Purpose: Council of Experts - Default 4-expert panel for complex decisions

Default council:

  1. ML Service Architect (Python/GPU)
  2. Pipeline Orchestrator (services)
  3. Polyglot Integrator (Python↔TS)
  4. Testing Specialist (E2E)

Extended to 5 if GPU-related work detected.


4. /service

Purpose: Service lifecycle management with dependency resolution

Subcommands:

  • /service start <name> - Start with dependency resolution
  • /service stop <name> - Graceful shutdown
  • /service health [name] - Check health endpoints
  • /service logs <name> [--lines=50] - Tail logs

Startup logic: Resolves dependencies from services.yaml, checks ports, activates venv, starts in correct order.


5. /publish

Purpose: Coordinated package publishing to registry

Workflow:

  1. Detect publishable packages
  2. Version coordination (bump related packages)
  3. Build verification (tsup, tsc, tests)
  4. Publish sequence (types → clients → core → UI)
  5. Verify registry entries

Usage: /publish [--dry-run] [package-name]


Token Budget Summary

Always-Active (~1,900-2,100 tokens per prompt)

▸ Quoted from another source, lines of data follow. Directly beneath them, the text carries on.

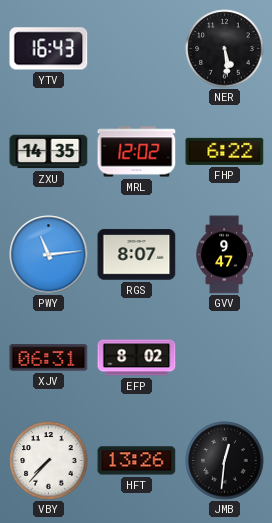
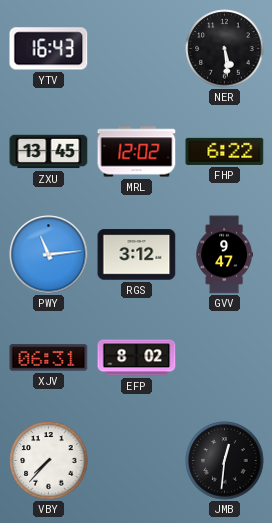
ZXU: 14:35 -> 13:45
RGS: 8:07 -> 3:12
HFT: 13:26 -> none
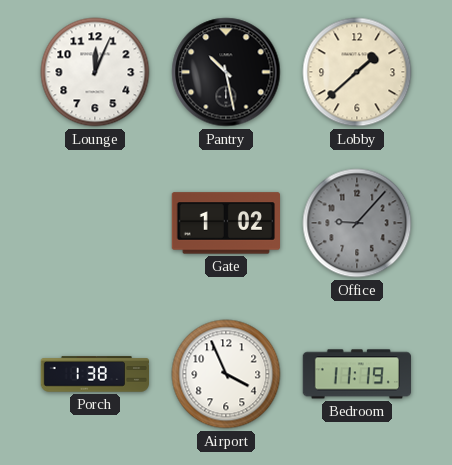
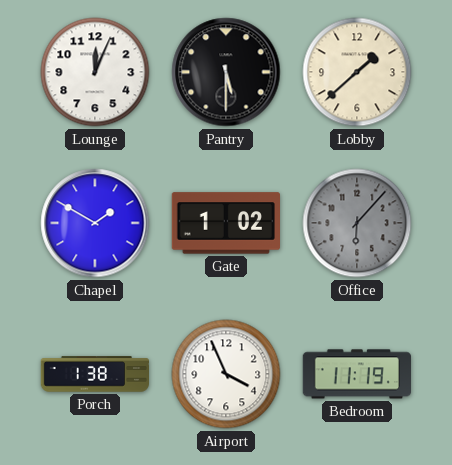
Pantry: 10:28 -> 5:30
Chapel: none -> 1:50
Office: 9:07 -> 6:07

  • CLAUDE.md: ~1,500 tokens
  • project-context.sh output: ~150-200 tokens
  • README.md: ~400 tokens

On-Demand Instructions

  • Total library: ~13,000 tokens
  • Per session: Load 2-3 instructions (~2,500-3,500 tokens)

Agents (When Deployed)

  • Per agent: ~700-800 tokens
  • Per session: Typically 1-2 active agents (~1,200-1,500 tokens)

Typical Session Total

5,700-7,000 tokens (within budget with room for flexibility)


Quick Start

  1. Read CLAUDE.md for workspace topology and registry
  2. Activate Python venv for services work
  3. Load python-service-standards.md before writing FastAPI code
  4. Deploy ml-service-architect for Python service reviews
  5. Use /service start image-generation to launch backend
  6. Use /parallel ml-service-architect,polyglot-integrator for multi-domain tasks

Registry

All packages publish to: http://forge.nasty.sh/api/packages/lilith/npm/

Published packages:

  • @lilith/imagen-core
  • @lilith/imagen-react
  • @lilith/image-generation-types
  • @lilith/image-generation-client
  • @lilith/imagegen-assistant-client

Service Topology

imagen-app (port 3010)
├── imagegen-assistant (port 8003) - DeepSeek R1 LLM
├── image-generation (port 8002) - SDXL FastAPI + PyTorch
└── image-processing (port 8004) - Sharp/NestJS post-processing

Services run in parallel; imagen-app orchestrates all three.